Schwäbische Zeitung (Riedlingen)
Eingesperrt, gefesselt, erpresst
Vier junge Menschen müssen sich vor dem Amtsgericht Biberach wegen einer „Lektion“verantworten
- Reuig und geständig haben sich am Montag drei Jugendliche und ein junger Erwachsener gezeigt, die sich vor dem Jugendschöffengericht verantworten mussten. Ihnen wurden unter anderem gefährliche Körperverletzung, Freiheitsberaubung und versuchte Erpressung vorgeworfen. Alle Angeklagten stammen aus dem südlichen Landkreis Biberach.
Offensichtlich nicht bewusst waren sich die Jugendlichen, dass Facebook-Nachrichten vor Gericht als Beweis verwendet werden können. Das soziale Netzwerk spielte bei diesem Prozess eine entscheidende Rolle. Dort hatten sich die 17-jährige Angeklagte und der 21-jährige Geschädigte vor einem knappen Jahr kennengelernt. Die junge Frau befand sich zu diesem Zeitpunkt mit dem zweiten Angeklagten (24 Jahre alt) in einer Beziehung. Das hinderte sie jedoch nicht daran, wochenlang mit dem 21-Jährigen zu schreiben.
Zeit für eine Lektion
Dieser wollte dann irgendwann nicht mehr nur reden, sondern Sex. Anstatt ihn jedoch online einfach als Kontakt zu löschen, erzählte die junge Frau ihrem Freund davon. Gemeinsam beschlossen sie, es sei Zeit für eine Lektion. Tonangebend bei dieser Aktion war der 24-jährige Freund des Mädchens. Das gab er offen zu. In ihre Planungen bezogen sie einen weiteren gemeinsamen Freund ein, den dritten, 16-jährigen Angeklagten.

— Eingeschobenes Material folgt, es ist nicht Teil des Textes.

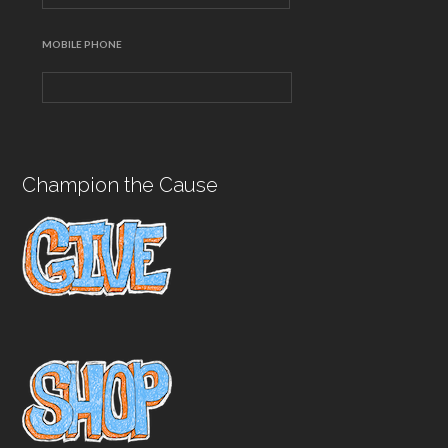
MOBILE PHONE
Champion the Cause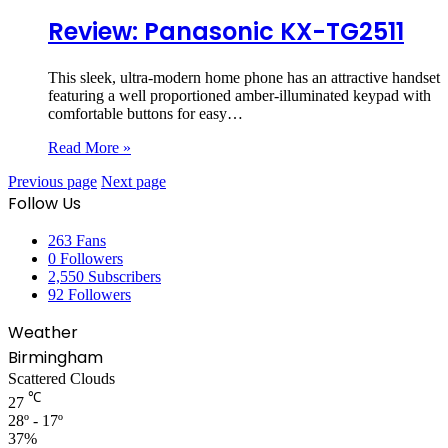
Review: Panasonic KX-TG2511
This sleek, ultra-modern home phone has an attractive handset
featuring a well proportioned amber-illuminated keypad with
comfortable buttons for easy…
Read More »
Previous page
Next page
Follow Us
263
Fans
0
Followers
2,550
Subscribers
92
Followers
Weather
Birmingham
Scattered Clouds
℃
27
28º - 17º
37%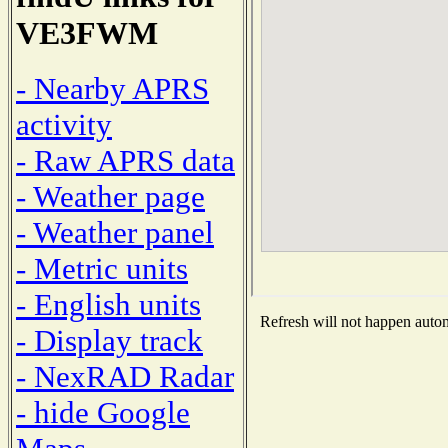
VE3FWM
- Nearby APRS
activity
- Raw APRS data
- Weather page
- Weather panel
- Metric units
- English units
Refresh will not happen automa
- Display track
- NexRAD Radar
- hide Google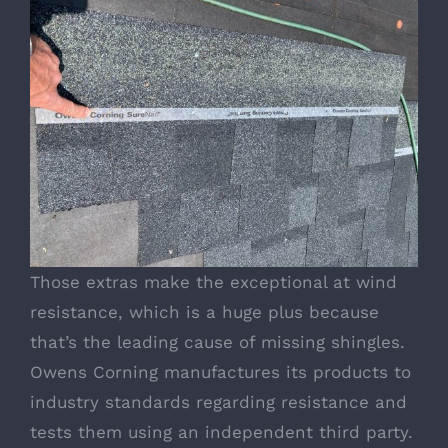
Those extras make the exceptional at wind
resistance, which is a huge plus because
that’s the leading cause of missing shingles.
Owens Corning manufactures its products to
industry standards regarding resistance and
tests them using an independent third party.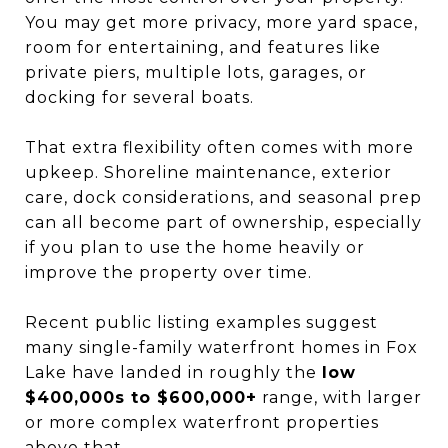
You may get more privacy, more yard space,
room for entertaining, and features like
private piers, multiple lots, garages, or
docking for several boats.
That extra flexibility often comes with more
upkeep. Shoreline maintenance, exterior
care, dock considerations, and seasonal prep
can all become part of ownership, especially
if you plan to use the home heavily or
improve the property over time.
Recent public listing examples suggest
many single-family waterfront homes in Fox
Lake have landed in roughly the
low
$400,000s to $600,000+
range, with larger
or more complex waterfront properties
above that.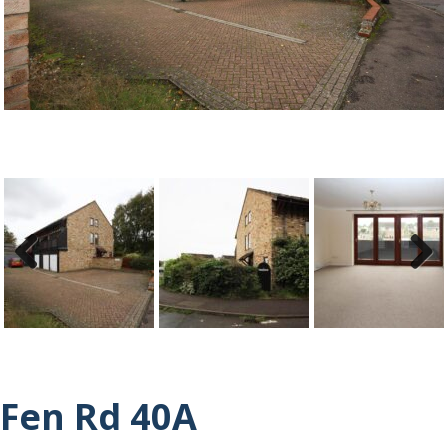
ous
Previ
Next
ous
Fen Rd 40A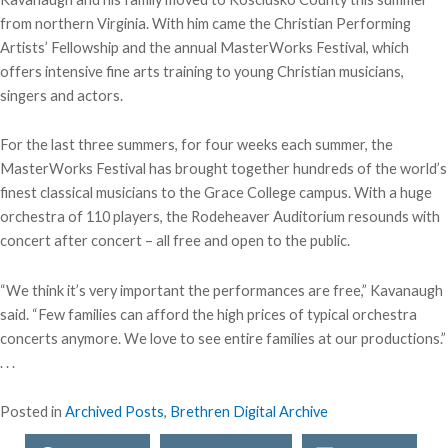
from northern Virginia. With him came the Christian Performing
Artists’ Fellowship and the annual MasterWorks Festival, which
offers intensive fine arts training to young Christian musicians,
singers and actors.
For the last three summers, for four weeks each summer, the
MasterWorks Festival has brought together hundreds of the world’s
finest classical musicians to the Grace College campus. With a huge
orchestra of 110 players, the Rodeheaver Auditorium resounds with
concert after concert – all free and open to the public.
“We think it’s very important the performances are free,” Kavanaugh
said. “Few families can afford the high prices of typical orchestra
concerts anymore. We love to see entire families at our productions.”
. . .
Posted in
Archived Posts
,
Brethren Digital Archive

Das Haus eines weiteren Freundes, mitten in der Pampa, sollte als Treffpunkt dienen. Sie schrieb dem 21-Jährigen via Facebook, sie habe es sich anders überlegt und wolle ihn sehen. Nichtsahnend kam er zu dem vereinbarten Ort. Dort lockte sie ihn in den Partyraum, in dem eine Hollywoodschaukel stand. Unter dem Vorwand, sie stehe auf Fesselspiele, kettete sie den jungen Mann mit Handschellen an die Schaukel. Vorher zog sie ihn noch bis auf die Unterhose, die Socken und das T-Shirt aus. Als das geschehen war, sprangen die beiden anderen jungen Männer mit Baseballschlägern aus ihrem Versteck. Mit Panzertape fesselten sie das Opfer an den Beinen und beschimpften ihn lautstark. Die Baseballschläger hauten sie dabei mit viel Getöse immer wieder auf die Schaukel – ohne ihn dabei zu verletzen.
Zuschauer im Raum
Die junge Frau zog sich währenddessen wieder an und ging in die Küche, in der sich zwei weitere junge Männer befanden. Auch diese kamen nun für kurze Zeit in den Partyraum, um sich die Aktion anzuschauen. Der vierte Angeklagte, ein 17-Jähriger, mischte sich ein und beschimpfte das Opfer. Danach verließen die beiden Männer wieder den Raum. Um den 21-Jährigen noch mehr einzuschüchtern, zog der 24-jährige Freund des Mädchens dann eine Softairpistole und fuchtelte damit herum. Das Opfer, das nicht erkennen konnte, dass es sich um keine echte Pistole handelte, bekam Todesangst. Welche Worte in diesem Moment gesprochen wurden, darüber gehen die Meinungen auseinander. Fest steht aber, dass der Freund des Mädchens dieses fragte, ob er schießen sollte und sie diese Frage schulterzuckend bejahte. Der junge Mann schoss – und traf das Opfer am Bein. Danach ließen sie ihn frei. Damit jedoch nicht genug. Spontan beschloss die junge Frau am nächsten Tag, einen Schritt weiterzugehen. Sie schrieb, erneut über Facebook, es existiere ein Video von der Aktion. Gegen eine Zahlung von 1000 Euro würde sie davon absehen, das Video zu veröffentlichen. Als das Opfer zögerte, erhöhte sie ihre Forderung auf 1300 Euro. Der 21-Jährige beschloss daraufhin, zur Polizei zu gehen. Als Grund für die Erpressung nannte die junge Frau die Geldsorgen ihres Freundes.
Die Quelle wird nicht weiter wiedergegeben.